On 12/04/17 06:10, Louis Dionne via Boost wrote:
Hi all,
So far, I've been careful about not doing any breaking changes to Hana. Hana obeys semantic versioning, and I'm accumulating desirable breaking changes until I'm ready to publish a new major version.
I'm wondering what's the policy for major breaking changes with Boost libraries. For example, let's say I wanted to do an update of Hana with C++17 features; this would be a large breaking change, with all kinds of API changes, etc.. [...]
Thanks everyone for the feedback, it's quite useful and it crystallizes some of the expected behavior for Boost authors. Here's a summary of what I got away from the answers:
1. Non-breaking changes can be done without restriction. 2. Small breaking changes can be made, but users should be given notice a few releases before the change is published. 3. For large breaking changes WITH a migration path from before-the-change to after-the-change (e.g. filesystem v2 -> v3), the change should be made by providing the functionality in a separate directory/namespace, and users should be given a few releases to move over. The before-the-change functionality can be removed after some time. 4. For large breaking changes WITHOUT a migration path (e.g. spirit 2 -> 3), the change should be made in a separate directory/namespace, and the before-the-change state should be preserved (because there's no migration path). 5. If a large change falling into categories (3) or (4) is equivalent to a redesign or rewrite of the library, this should be treated as a new library and a formal review (or at least a mini review) is encouraged.

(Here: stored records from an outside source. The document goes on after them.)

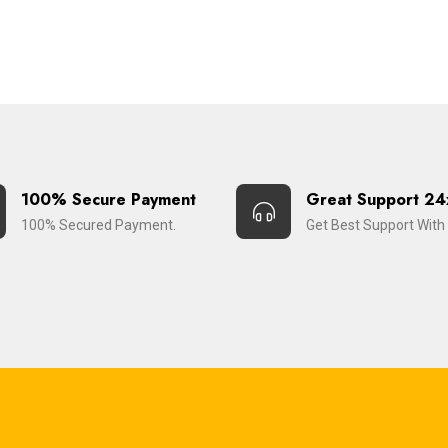
100% Secure Payment
Great Support 24
100% Secured Payment.
Get Best Support With 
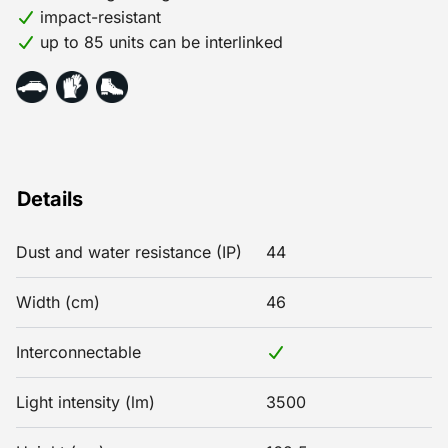
impact-resistant
up to 85 units can be interlinked
Details
Dust and water resistance (IP)
44
Width (cm)
46
Interconnectable
Light intensity (lm)
3500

Please correct me if I got something wrong. Would it be useful to document this officially somewhere on the Boost website? Is it desirable for Boost to adopt some kind of "official stance" on this matter (for now none of this is normative)? I can submit a PR to add the documentation if I only know what module I must submit it to.
As far as Hana is concerned, I think the logical thing for me to do is to proceed by way of small breaking changes with a deprecation period, at least for the time being.
I think, this is ok, but only as long as the affected functionality of the library will be still usable in C++14, i.e. C++17 features are completely optional.